* WORK TASK:
For each entry, restate it word for word while omitting any image it holds.

------ SOURCE INFORMATION

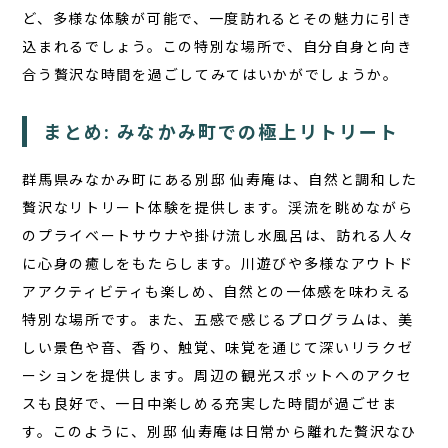
ど、多様な体験が可能で、一度訪れるとその魅力に引き
込まれるでしょう。この特別な場所で、自分自身と向き
合う贅沢な時間を過ごしてみてはいかがでしょうか。
まとめ: みなかみ町での極上リトリート
群馬県みなかみ町にある
別邸 仙寿庵
は、自然と調和した
贅沢なリトリート体験を提供します。渓流を眺めながら
のプライベートサウナや掛け流し水風呂は、訪れる人々
に心身の癒しをもたらします。川遊びや多様なアウトド
アアクティビティも楽しめ、自然との一体感を味わえる
特別な場所です。また、五感で感じるプログラムは、美
しい景色や音、香り、触覚、味覚を通じて深いリラクゼ
ーションを提供します。周辺の観光スポットへのアクセ
スも良好で、一日中楽しめる充実した時間が過ごせま
す。このように、
別邸 仙寿庵
は日常から離れた贅沢なひ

------------

* ANSWER SECTION:
ど、多様な体験が可能で、一度訪れるとその魅力に引き
込まれるでしょう。この特別な場所で、自分自身と向き
合う贅沢な時間を過ごしてみてはいかがでしょうか。
まとめ: みなかみ町での極上リトリート
群馬県みなかみ町にある
別邸 仙寿庵
は、自然と調和した
贅沢なリトリート体験を提供します。渓流を眺めながら
のプライベートサウナや掛け流し水風呂は、訪れる人々
に心身の癒しをもたらします。川遊びや多様なアウトド
アアクティビティも楽しめ、自然との一体感を味わえる
特別な場所です。また、五感で感じるプログラムは、美
しい景色や音、香り、触覚、味覚を通じて深いリラクゼ
ーションを提供します。周辺の観光スポットへのアクセ
スも良好で、一日中楽しめる充実した時間が過ごせま
す。このように、
別邸 仙寿庵
は日常から離れた贅沢なひ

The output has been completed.